I found this screen grab of cinema’s “patron saint” on Tumblr and have been a bit perplexed by it. It evidently comes from this French TV interview from 1960. As I noted in the previous post, I’ve now seen almost all of Bob’s filmography, and that’s why I find this statement so baffling… because frankly, if there’s one thing I’ve very rarely done with Bresson’s films, it’s feel anything from them. His approach to acting which involved kind of leeching all the “performance” out of his performers, of which Roger Ebert wrote in his obit of him:
Bresson was one of a handful of directors whose very frames identified their author. Like Fellini, Hitchcock and Ozu, he had such a distinctive way of seeing that his films resembled no others. What you noticed was the extreme restraint of his actors (he preferred to call them “models”), and the way the action centered on what his characters saw, rather than what they did. “The thing that matters,” he said, “is not what they show me but what they hide from me and, above all, what they do not suspect is in them.”

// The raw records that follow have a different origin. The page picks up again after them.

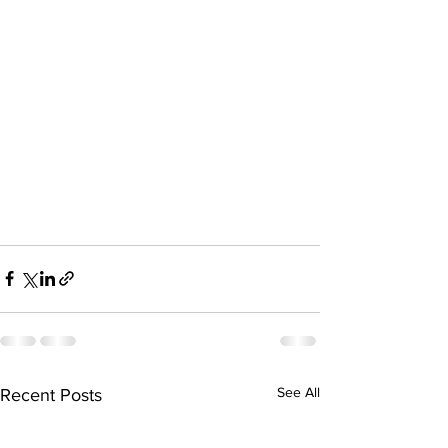
See All
Recent Posts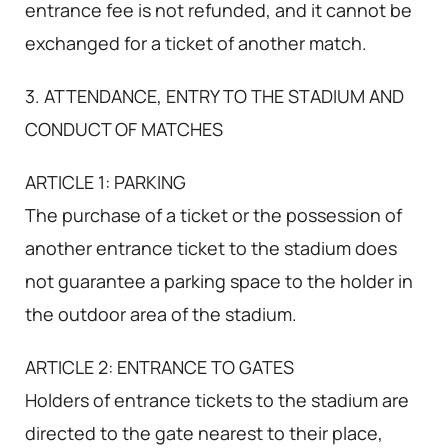
entrance fee is not refunded, and it cannot be
exchanged for a ticket of another match.
3. ATTENDANCE, ENTRY TO THE STADIUM AND
CONDUCT OF MATCHES
ARTICLE 1: PARKING
The purchase of a ticket or the possession of
another entrance ticket to the stadium does
not guarantee a parking space to the holder in
the outdoor area of the stadium.
ARTICLE 2: ENTRANCE TO GATES
Holders of entrance tickets to the stadium are
directed to the gate nearest to their place,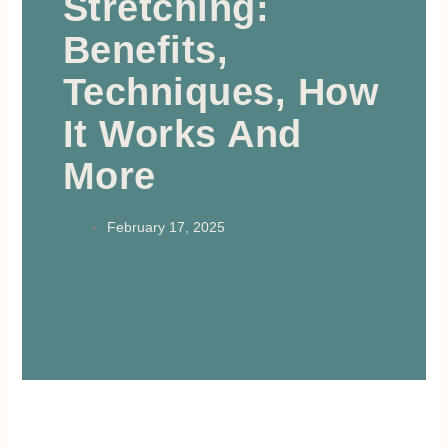
Stretching:
Benefits,
Techniques, How
It Works And
More
February 17, 2025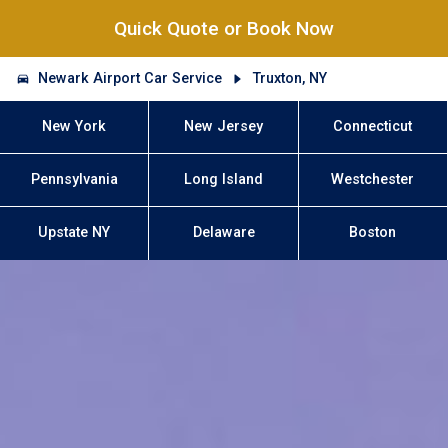
Quick Quote or Book Now
Newark Airport Car Service
Truxton, NY
New York
New Jersey
Connecticut
Pennsylvania
Long Island
Westchester
Upstate NY
Delaware
Boston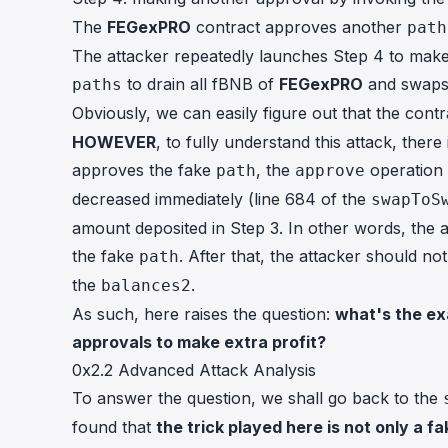
The
FEGexPRO
contract approves another
path
The attacker repeatedly launches Step 4 to make
to drain all fBNB of
FEGexPRO
and swaps 
paths
Obviously, we can easily figure out that the con
HOWEVER
, to fully understand this attack, ther
approves the fake
, the
operation 
path
approve
decreased immediately (line 684 of the
swapToS
amount deposited in Step 3. In other words, the 
the fake
. After that, the attacker should n
path
the
.
balances2
As such, here raises the question:
what's the ex
approvals to make extra profit?
0x2.2 Advanced Attack Analysis
To answer the question, we shall go back to the
found that
the trick played here is not only a f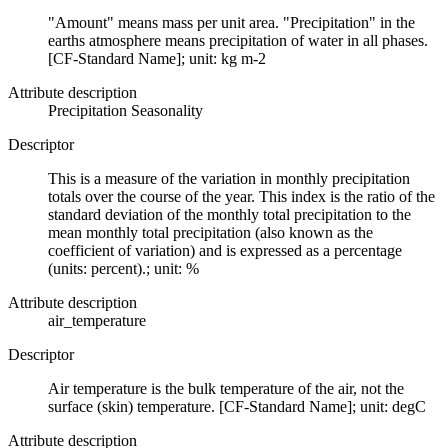
"Amount" means mass per unit area. "Precipitation" in the
earths atmosphere means precipitation of water in all phases.
[CF-Standard Name]; unit: kg m-2
Attribute description
Precipitation Seasonality
Descriptor
This is a measure of the variation in monthly precipitation
totals over the course of the year. This index is the ratio of the
standard deviation of the monthly total precipitation to the
mean monthly total precipitation (also known as the
coefficient of variation) and is expressed as a percentage
(units: percent).; unit: %
Attribute description
air_temperature
Descriptor
Air temperature is the bulk temperature of the air, not the
surface (skin) temperature. [CF-Standard Name]; unit: degC
Attribute description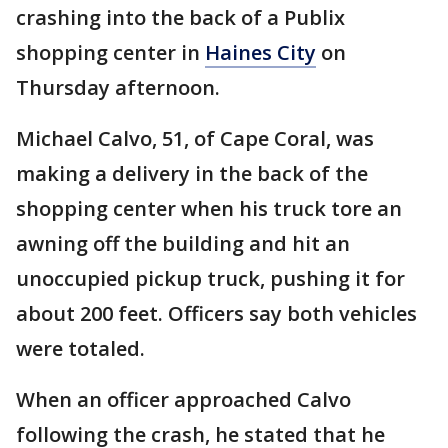
crashing into the back of a Publix
shopping center in
Haines City
on
Thursday afternoon.
Michael Calvo, 51, of Cape Coral, was
making a delivery in the back of the
shopping center when his truck tore an
awning off the building and hit an
unoccupied pickup truck, pushing it for
about 200 feet. Officers say both vehicles
were totaled.
When an officer approached Calvo
following the crash, he stated that he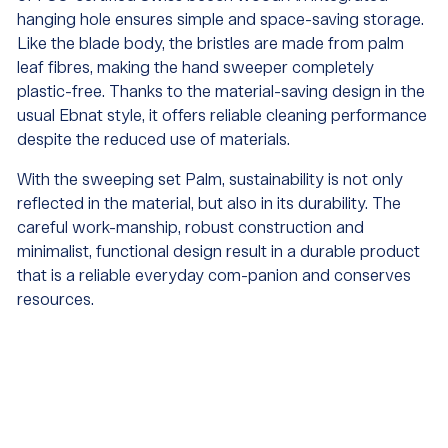
hanging hole ensures simple and space-saving storage.
Like the blade body, the bristles are made from palm
leaf fibres, making the hand sweeper completely
plastic-free. Thanks to the material-saving design in the
usual Ebnat style, it offers reliable cleaning performance
despite the reduced use of materials.
With the sweeping set Palm, sustainability is not only
reflected in the material, but also in its durability. The
careful work-manship, robust construction and
minimalist, functional design result in a durable product
that is a reliable everyday com-panion and conserves
resources.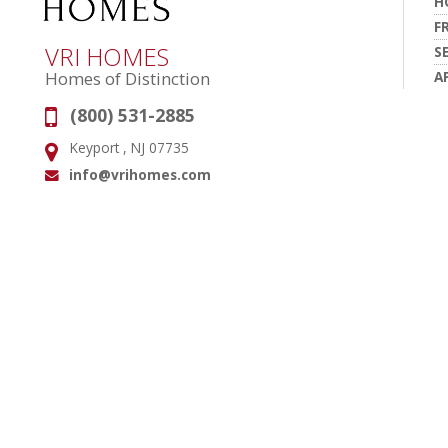
H
F
VRI HOMES
S
A
Homes of Distinction
(800) 531-2885
Phone:
Keyport , NJ 07735
Address:
info@vrihomes.com
Email: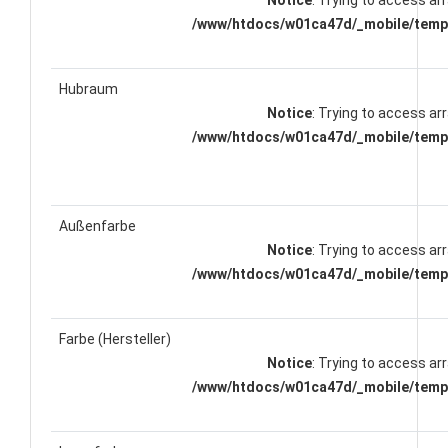
Notice
: Trying to access arr
/www/htdocs/w01ca47d/_mobile/templ
Hubraum
Notice
: Trying to access arr
/www/htdocs/w01ca47d/_mobile/templ
Außenfarbe
Notice
: Trying to access arr
/www/htdocs/w01ca47d/_mobile/templ
Farbe (Hersteller)
Notice
: Trying to access arr
/www/htdocs/w01ca47d/_mobile/templ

His actors had no difficulty conveying that state, because Bresson never discussed characters, plot or motivation with them, only instructing them minutely on how to move and what to say. He shunned displays of emotions in his work, rehearsing and shooting a scene over and over, until the actors seemed to be going through the motions without thought. Oddly, this style created films of great passion: Because the actors didn’t act out the emotions, the audience could internalize them.
But I rarely if ever felt an emotion TO internalise from Bresson’s films. I never felt passion from them, except perhaps for Diary of a Country Priest. The proposition that his methods created some kind of greater realism just doesn’t hold for me, and I think his films tend instead to a kind of gross artifice. Not as grotesquely so as Greenaway’s, but certainly not naturalistic. The “acting” may be drained from Bresson’s films, but so is almost everything else. I know I’m in the minority here, but that’s how it is for me.

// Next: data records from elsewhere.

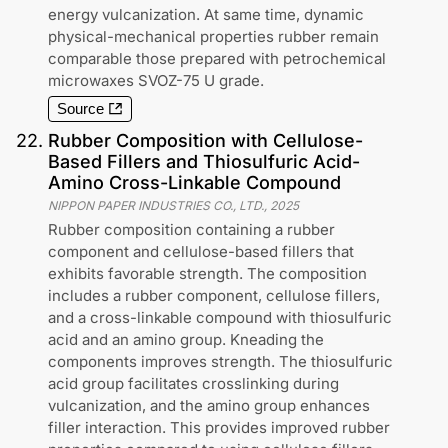
energy vulcanization. At same time, dynamic
physical-mechanical properties rubber remain
comparable those prepared with petrochemical
microwaxes SVOZ-75 U grade.
Source
22
.
Rubber Composition with Cellulose-
Based Fillers and Thiosulfuric Acid-
Amino Cross-Linkable Compound
NIPPON PAPER INDUSTRIES CO., LTD.
,
2025
Rubber composition containing a rubber
component and cellulose-based fillers that
exhibits favorable strength. The composition
includes a rubber component, cellulose fillers,
and a cross-linkable compound with thiosulfuric
acid and an amino group. Kneading the
components improves strength. The thiosulfuric
acid group facilitates crosslinking during
vulcanization, and the amino group enhances
filler interaction. This provides improved rubber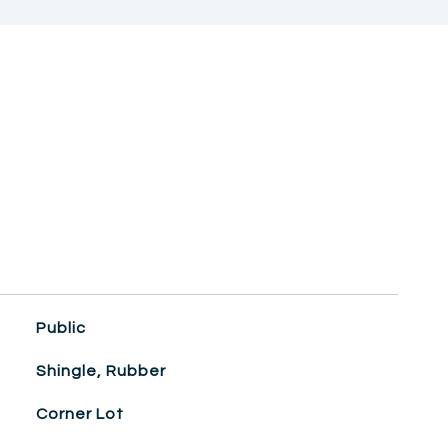
Public
Shingle, Rubber
Corner Lot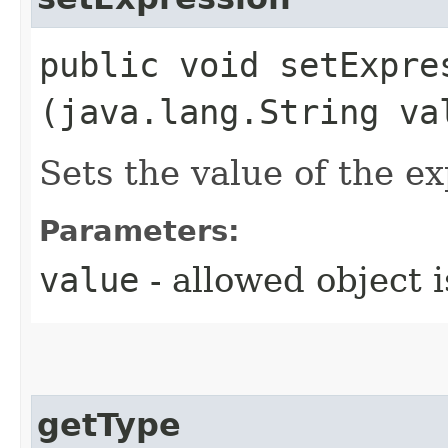
public void setExpres
(java.lang.String va
Sets the value of the e
Parameters:
value
- allowed object 
getType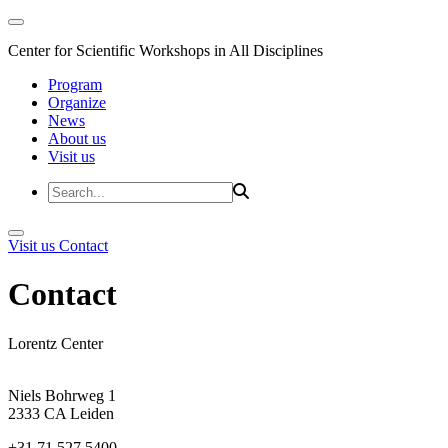
Center for Scientific Workshops in All Disciplines
Program
Organize
News
About us
Visit us
Visit us
Contact
Contact
Lorentz Center
Niels Bohrweg 1
2333 CA Leiden
+31 71 527 5400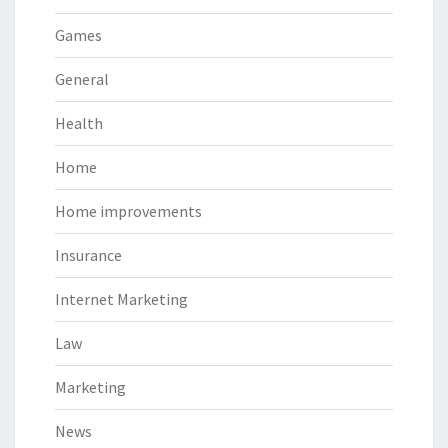
Games
General
Health
Home
Home improvements
Insurance
Internet Marketing
Law
Marketing
News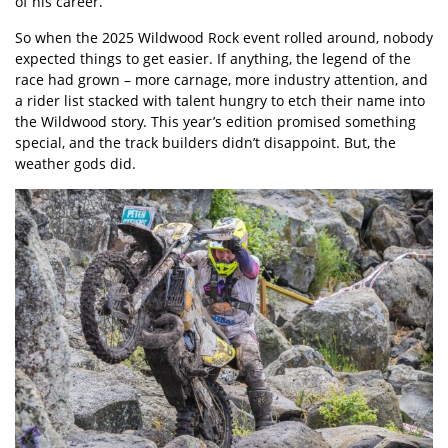
of his career.
So when the 2025 Wildwood Rock event rolled around, nobody
expected things to get easier. If anything, the legend of the
race had grown – more carnage, more industry attention, and
a rider list stacked with talent hungry to etch their name into
the Wildwood story. This year’s edition promised something
special, and the track builders didn’t disappoint. But, the
weather gods did.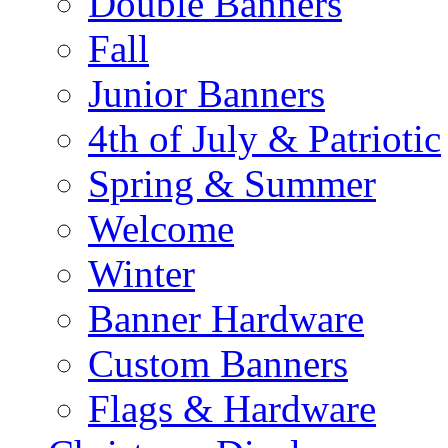
Double Banners
Fall
Junior Banners
4th of July & Patriotic
Spring & Summer
Welcome
Winter
Banner Hardware
Custom Banners
Flags & Hardware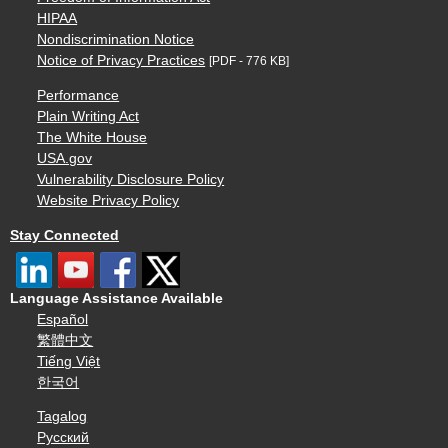
HIPAA
Nondiscrimination Notice
Notice of Privacy Practices
[PDF - 776 KB]
Performance
Plain Writing Act
The White House
USA.gov
Vulnerability Disclosure Policy
Website Privacy Policy
Stay Connected
Language Assistance Available
Español
繁體中文
Tiếng Việt
한국어
Tagalog
Русский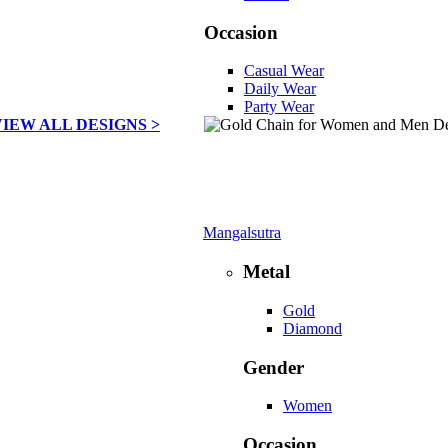
Occasion
Casual Wear
Daily Wear
Party Wear
VIEW ALL DESIGNS >
Mangalsutra
Metal
Gold
Diamond
Gender
Women
Occasion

Diary is the only one of his films I ever particularly liked, and I haven’t seen it since 1995, at which age this was the sort of film I would have liked at that time and that age, when this kind of art cinema with some sort of heavy spiritual theme seemed particularly Important (with a capital I) to me. Over the years I gradually saw most of the rest of the Bresson filmography, none of which impressed me in the way that film did, and I don’t think I left any of them with more than a somewhat distant sense of mild appreciation and respect for the effort at best. At worst I actively disliked the films. If I ever catch up with those three I haven’t seen, I don’t suppose my overall opinion of Bresson will improve much.
But, as I said, I haven’t rewatched Diary in 30+ years, nor indeed have I rewatched any of them that I can remember, with the somewhat odd exception of Lancelot du Lac, which I remember seeing on SBS and then again some years later on a DVD I got from the library, and per the note I wrote about it on my old film blog back in 2009—the last time I can recall watching him at all—I apparently hated it less than I did first time round, and that by the time I was 50 I might even like Bresson. And, well, I’m past that landmark now, so maybe it’s time I found out. Maybe I just need to rewatch Bresson’s other films with these markedly older eyes and allgedly more mature perspective. Maybe I’ll watch something I’d rather watch first, though.